Achraf Hakimi renvoyé en procès pour viol : le point sur l'affaire judiciaire
Le footballeur Achraf Hakimi, joueur du Paris Saint-Germain, a été officiellement renvoyé devant la cour criminelle pour viol sur une jeune femme. Cette décision judiciaire intervient après une mise en examen en 2023, mais le latéral droit continue de contester fermement les accusations portées contre lui.
Les détails de l'affaire et la procédure judiciaire
L'avocate du joueur, Maître Fanny Colin, ainsi que le parquet de Nanterre ont confirmé le renvoi en procès. Les faits remontent à février 2023, lorsqu'une jeune femme de 24 ans, du même âge qu'Hakimi à l'époque, s'est rendue dans un commissariat du Val-de-Marne pour déclarer avoir été violée, sans toutefois porter plainte initialement. Selon une source policière, la partie civile affirme que le joueur l'aurait embrassée, commis des attouchements sans son consentement, puis violée.
Le joueur a réagi sur le réseau social X, déclarant : « Aujourd'hui, une accusation de viol suffit à justifier un procès alors même que je la conteste et que tout démontre qu'elle est fausse. » Il a ajouté attendre avec calme le procès pour que la vérité éclate publiquement. Son avocate a annoncé faire appel de l'ordonnance de renvoi, critiquant le fait que l'accusation repose uniquement sur la parole de la plaignante, qui aurait, selon elle, fait obstacle aux investigations en refusant des examens médicaux, des recherches ADN, et en ne fournissant pas le nom d'un témoin clé.
La position du Paris Saint-Germain et les réactions politiques
Malgré cette procédure judiciaire, le Paris Saint-Germain n'a pas prévu d'écarter Achraf Hakimi de l'équipe. Le joueur a participé à l'entraînement mardi et doit être aligné mercredi au Parc des Princes pour le match de Ligue des champions contre Monaco. Le club s'appuie sur le principe de présomption d'innocence, une position soutenue en privé, bien qu'aucun commentaire officiel n'ait été fait publiquement.

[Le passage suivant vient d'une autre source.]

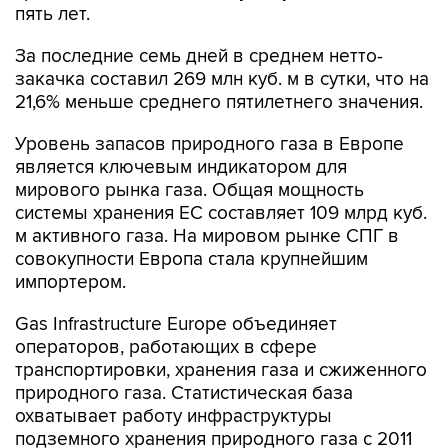
За последние семь дней в среднем нетто-
закачка составил 269 млн куб. м в сутки, что на
21,6% меньше среднего пятилетнего значения.
Уровень запасов природного газа в Европе
является ключевым индикатором для
мирового рынка газа. Общая мощность
системы хранения ЕС составляет 109 млрд куб.
м активного газа. На мировом рынке СПГ в
совокупности Европа стала крупнейшим
импортером.
Gas Infrastructure Europe объединяет
операторов, работающих в сфере
транспортировки, хранения газа и сжиженного
природного газа. Статистическая база
охватывает работу инфраструктуры
подземного хранения природного газа с 2011
года, приема и регазификации СПГ - с 2012
года.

L'entraîneur Luis Enrique a simplement indiqué que l'affaire était « entre les mains de la justice », évitant de prendre parti. Cette situation place le club dans une position délicate, d'autant plus qu'Hakimi est un élément clé de l'équipe, régulièrement capitaine en l'absence de Marquinhos, et essentiel pour la conquête du titre européen.
Sur le plan politique, la porte-parole du gouvernement Maud Bregeon a rappelé sur France Info l'importance de respecter la présomption d'innocence et le temps de la justice. Elle a refusé d'appeler le PSG à ne pas faire jouer le joueur, estimant que cela insinuerait une présomption de culpabilité.

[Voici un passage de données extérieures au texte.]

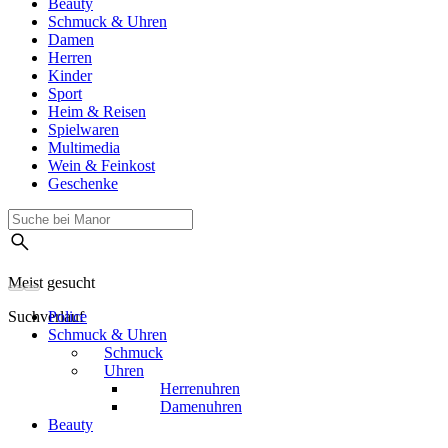
Beauty
Schmuck & Uhren
Damen
Herren
Kinder
Sport
Heim & Reisen
Spielwaren
Multimedia
Wein & Feinkost
Geschenke
Meist gesucht
Suchverlauf
Police
Schmuck & Uhren
Schmuck
Uhren
Herrenuhren
Damenuhren
Beauty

Les prochaines étapes et les implications
Si l'appel de l'avocate d'Hakimi est rejeté, le footballeur sera jugé par la cour criminelle départementale des Hauts-de-Seine, à une date encore indéterminée. En attendant, l'affaire continue de susciter des débats, notamment sur la notion de consentement et les procédures judiciaires dans les cas de violences sexuelles.
La plaignante, représentée par son avocate Rachel-Flore Pardo, a exprimé son indignation face aux déclarations de la défense, affirmant que tout ce qui est avancé par celle-ci est faux. Elle rappelle que sa cliente est la victime présumée dans cette affaire.
Cette affaire met en lumière les tensions entre la présomption d'innocence, les droits des victimes, et les implications sportives pour un club de haut niveau comme le PSG, qui doit naviguer entre soutien à son joueur et respect des procédures judiciaires en cours.